TASK ITEM:
Without the pictures, print each of the records below exactly as it appears.

Stored data entries:
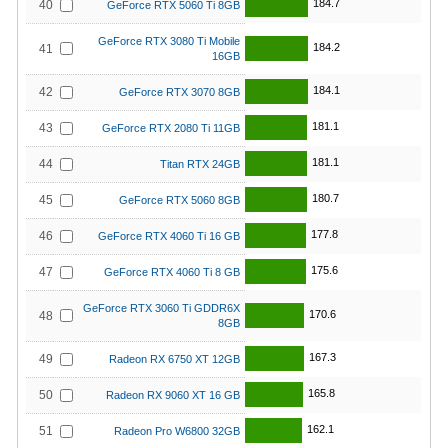
184.7
40
GeForce RTX 5060 Ti 8GB
GeForce RTX 3080 Ti Mobile
184.2
41
16GB
184.1
42
GeForce RTX 3070 8GB
181.1
43
GeForce RTX 2080 Ti 11GB
181.1
44
Titan RTX 24GB
180.7
45
GeForce RTX 5060 8GB
177.8
46
GeForce RTX 4060 Ti 16 GB
175.6
47
GeForce RTX 4060 Ti 8 GB
GeForce RTX 3060 Ti GDDR6X
170.6
48
8GB
167.3
49
Radeon RX 6750 XT 12GB
165.8
50
Radeon RX 9060 XT 16 GB
162.1
51
Radeon Pro W6800 32GB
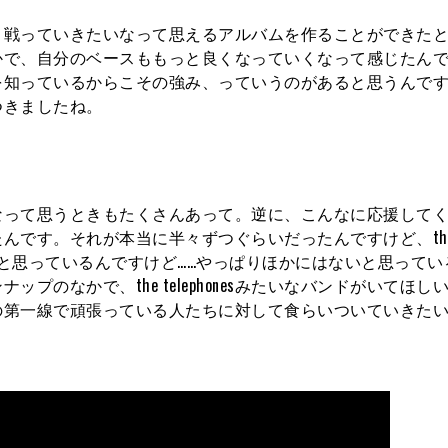
戦っていきたいなって思えるアルバムを作ることができたと
かで、自分のベースももっと良くなっていくなって感じたん
を知っているからこその強み、っていうのがあると思うんで
つきましたね。
って思うときもたくさんあって。逆に、こんなに応援してく
んです。それが本当に半々ずつぐらいだったんですけど、th
もそうだと思っているんですけど……やっぱりほかにはないと思って
のなかで、the telephonesみたいなバンドがいてほし
の第一線で頑張っている人たちに対して食らいついていきた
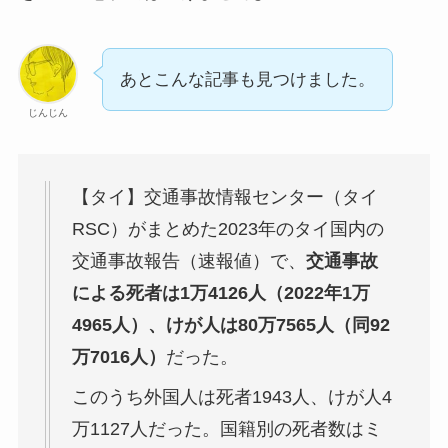
あとこんな記事も見つけました。
じんじん
【タイ】交通事故情報センター（タイ
RSC）がまとめた2023年のタイ国内の
交通事故報告（速報値）で、
交通事故
による死者は1万4126人（2022年1万
4965人）、けが人は80万7565人（同92
万7016人）
だった。
このうち外国人は死者1943人、けが人4
万1127人だった。国籍別の死者数はミ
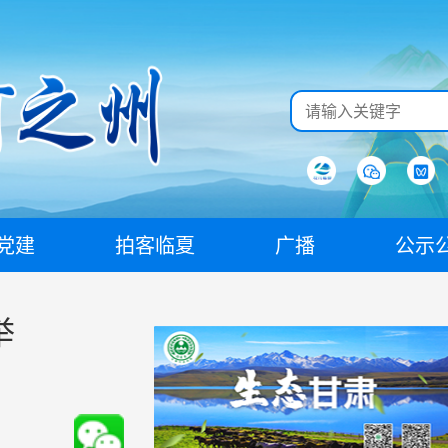
党建
拍客临夏
广播
公示
举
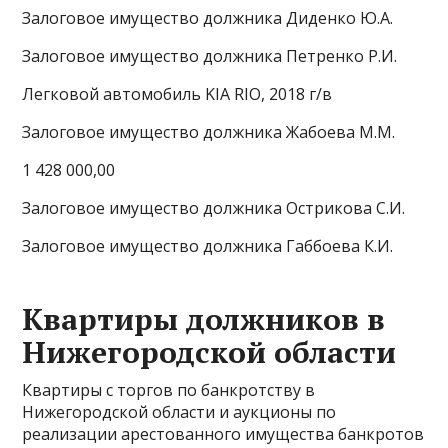
Залоговое имущество должника Диденко Ю.А.
Залоговое имущество должника Петренко Р.И.
Легковой автомобиль KIA RIO, 2018 г/в
Залоговое имущество должника Жабоева М.М.
1 428 000,00
Залоговое имущество должника Острикова С.И.
Залоговое имущество должника Габбоева К.И.
Квартиры должников в
Нижегородской области
Квартиры с торгов по банкротству в
Нижегородской области и аукционы по
реализации арестованного имущества банкротов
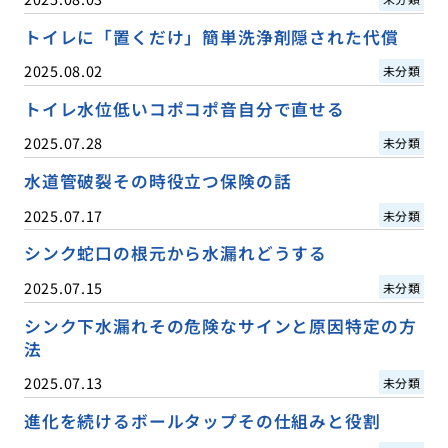
トイレに「置くだけ」簡単洗浄剤隠された代償
2025.08.02
未分類
トイレ水位低いコポコポ音自分で直せる
2025.07.28
未分類
水道管破裂その時役立つ保険の話
2025.07.17
未分類
シンク蛇口の根元から水漏れどうする
2025.07.15
未分類
シンク下水漏れその危険なサインと原因特定の方
法
2025.07.13
未分類
進化を続けるボールタップその仕組みと役割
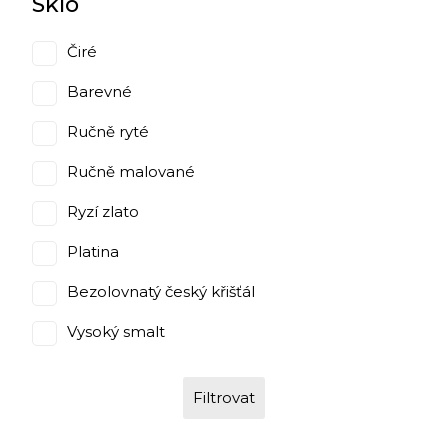
Sklo
Čiré
Barevné
Ručně ryté
Ručně malované
Ryzí zlato
Platina
Bezolovnatý český křišťál
Vysoký smalt
Filtrovat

RESULT BELOW:
184.7
40
GeForce RTX 5060 Ti 8GB
GeForce RTX 3080 Ti Mobile
184.2
41
16GB
184.1
42
GeForce RTX 3070 8GB
181.1
43
GeForce RTX 2080 Ti 11GB
181.1
44
Titan RTX 24GB
180.7
45
GeForce RTX 5060 8GB
177.8
46
GeForce RTX 4060 Ti 16 GB
175.6
47
GeForce RTX 4060 Ti 8 GB
GeForce RTX 3060 Ti GDDR6X
170.6
48
8GB
167.3
49
Radeon RX 6750 XT 12GB
165.8
50
Radeon RX 9060 XT 16 GB
162.1
51
Radeon Pro W6800 32GB
戦っていきたいなって思えるアルバムを作ることができたと
かで、自分のベースももっと良くなっていくなって感じたん
を知っているからこその強み、っていうのがあると思うんで
つきましたね。
って思うときもたくさんあって。逆に、こんなに応援してく
んです。それが本当に半々ずつぐらいだったんですけど、th
もそうだと思っているんですけど……やっぱりほかにはないと思って
のなかで、the telephonesみたいなバンドがいてほし
の第一線で頑張っている人たちに対して食らいついていきた
あとこんな記事も見つけました。
じんじん
【タイ】交通事故情報センター（タイ
RSC）がまとめた2023年のタイ国内の
交通事故報告（速報値）で、
交通事故
による死者は1万4126人（2022年1万
4965人）、けが人は80万7565人（同92
万7016人）
だった。
このうち外国人は死者1943人、けが人4
万1127人だった。国籍別の死者数はミ
党建
拍客临夏
广播
公示
举
Залоговое имущество должника Диденко Ю.А.
Залоговое имущество должника Петренко Р.И.
Легковой автомобиль KIA RIO, 2018 г/в
Залоговое имущество должника Жабоева М.М.
1 428 000,00
Залоговое имущество должника Острикова С.И.
Залоговое имущество должника Габбоева К.И.
Квартиры должников в
Нижегородской области
Квартиры с торгов по банкротству в
Нижегородской области и аукционы по
реализации арестованного имущества банкротов
トイレに「置くだけ」簡単洗浄剤隠された代償
2025.08.02
未分類
トイレ水位低いコポコポ音自分で直せる
2025.07.28
未分類
水道管破裂その時役立つ保険の話
2025.07.17
未分類
シンク蛇口の根元から水漏れどうする
2025.07.15
未分類
シンク下水漏れその危険なサインと原因特定の方
法
2025.07.13
未分類
進化を続けるボールタップその仕組みと役割
Sklo
Čiré
Barevné
Ručně ryté
Ručně malované
Ryzí zlato
Platina
Bezolovnatý český křišťál
Vysoký smalt
Filtrovat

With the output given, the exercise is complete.